I finished the work that I had planned to do this year on issues concerning scientific methodology that pertain to astrobiological research. I applied the distinction (developed over the past two years) between the methodology of historical scientific research and experimental research to astrobiological research, discussing both the Viking lander experiments and the debate over whether ALH84001 contains fossilized Martian life (Cleland, Philosophy of Science, 2002, in press). Using the former as an example, I argue that the conditions for “good” experimental research cannot be met by in situ robotic experiments on other planets since the controls for the experiments must be designed in advance of the pertinent data; on the account of experimental science that I have developed (see Cleland, Geology, 2001, Philosophy of Science, 2002, in press), “good” experimental science requires that controlled experiments be designed in light of previous experimental results. I also argue (Philosophy of Science, 2002) that some of the controversy over ALH84001 derives from a misguided insistence that all research conform to experimental practice; I argue that the proper paradigm for research on the fossilized Martian life hypothesis is historical (vs. experimental) science.

I made good progress on the issue of whether ‘life’ can be defined: The answer is “no”. The idea that a definition of ‘life’ can be used to answer the question “what is life?” rests upon confusions about the nature of definition and its capacity to answer fundamental questions about natural categories.

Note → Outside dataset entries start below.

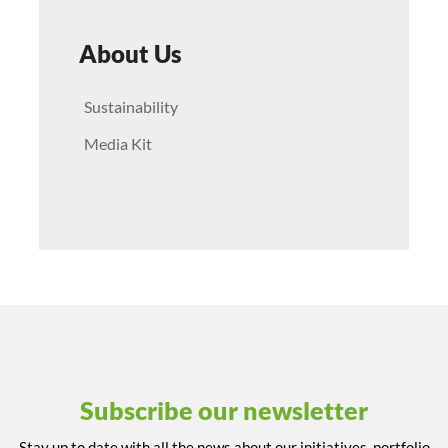
About Us
Sustainability
Media Kit
Subscribe our newsletter
Stay up to date with all the news about our initiatives, portfolio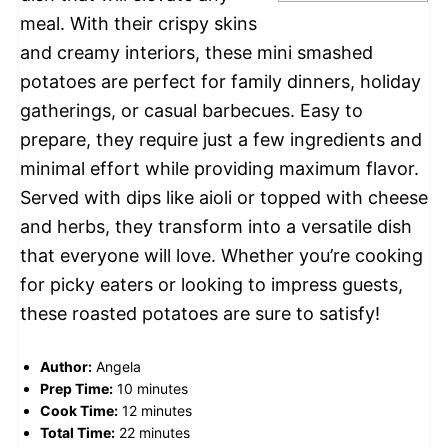
meal. With their crispy skins
and creamy interiors, these mini smashed
potatoes are perfect for family dinners, holiday
gatherings, or casual barbecues. Easy to
prepare, they require just a few ingredients and
minimal effort while providing maximum flavor.
Served with dips like aioli or topped with cheese
and herbs, they transform into a versatile dish
that everyone will love. Whether you’re cooking
for picky eaters or looking to impress guests,
these roasted potatoes are sure to satisfy!
Author:
Angela
Prep Time:
10 minutes
Cook Time:
12 minutes
Total Time:
22 minutes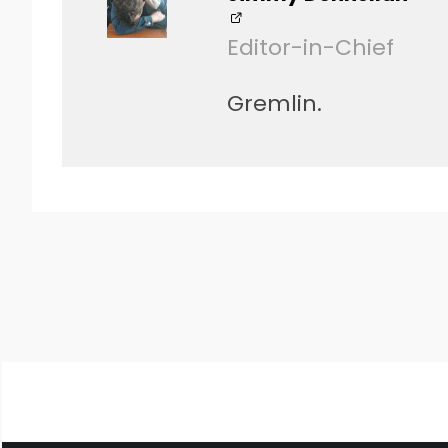
Editor-in-Chief
Gremlin.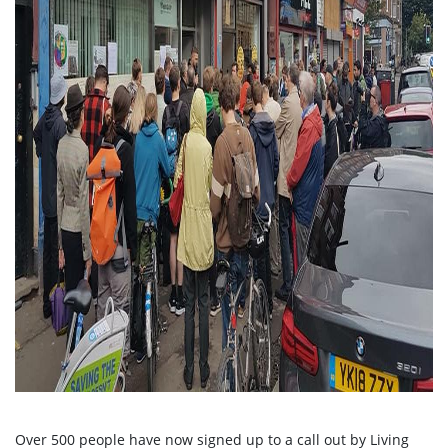
Over 500 people have now signed up to a call out by Living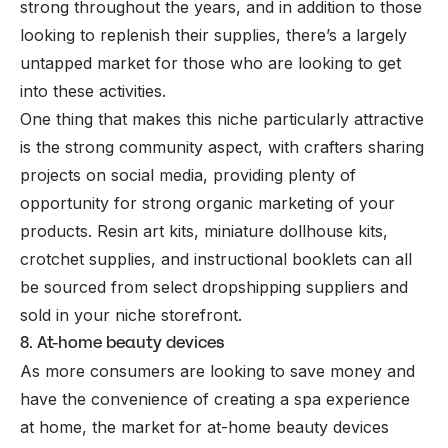
strong throughout the years, and in addition to those
looking to replenish their supplies, there’s a largely
untapped market for those who are looking to get
into these activities.
One thing that makes this niche particularly attractive
is the strong community aspect, with crafters sharing
projects on social media, providing plenty of
opportunity for strong organic marketing of your
products. Resin art kits, miniature dollhouse kits,
crotchet supplies, and instructional booklets can all
be sourced from select dropshipping suppliers and
sold in your niche storefront.
8. At-home beauty devices
As more consumers are looking to save money and
have the convenience of creating a spa experience
at home, the market for at-home beauty devices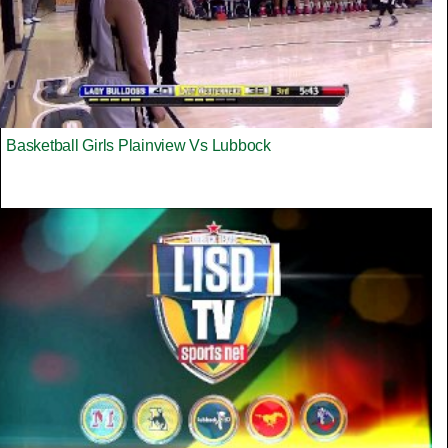
Basketball Girls Plainview Vs Lubbock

What is required to answer this question is a general theory of the nature of living systems. In the absence of such a theory, we are in the position analogous to that of a seventeenth century scientist trying to define ‘water’ before the advent of molecular theory. The best she could have done would be to have defined it in terms of sensible properties such as being wet, transparent, odorless, tasteless, thirst quenching, and a good solvent. But no amount of observational or conceptual analysis of these features of water can reveal that water is H20. Yet this is the scientifically most informative answer to the question ‘what is water?’ Analogously, in the absence of a general theory of the nature of living systems, analysis of the features that we currently associate with life is unlikely to provide a particularly informative answer to the question ‘what is life?’ In collaboration with Christopher Chyba, this work has culminated in two articles (Cleland and Chyba, Orig. Life Evol. Biosph., 2002, in press; Cleland and Chyba, in Sullivan and Baross, eds., Ch. 7, forthcoming); Cleland and Chyba (in Sullivan and Baross, eds., Ch. 7, forthcoming) also explores some of the constraints that must be satisfied by an appropriately general theory of living systems and also talks about how to search for extraterrestrial life in the absence of either a definition of ‘life’ or a general theory of living systems.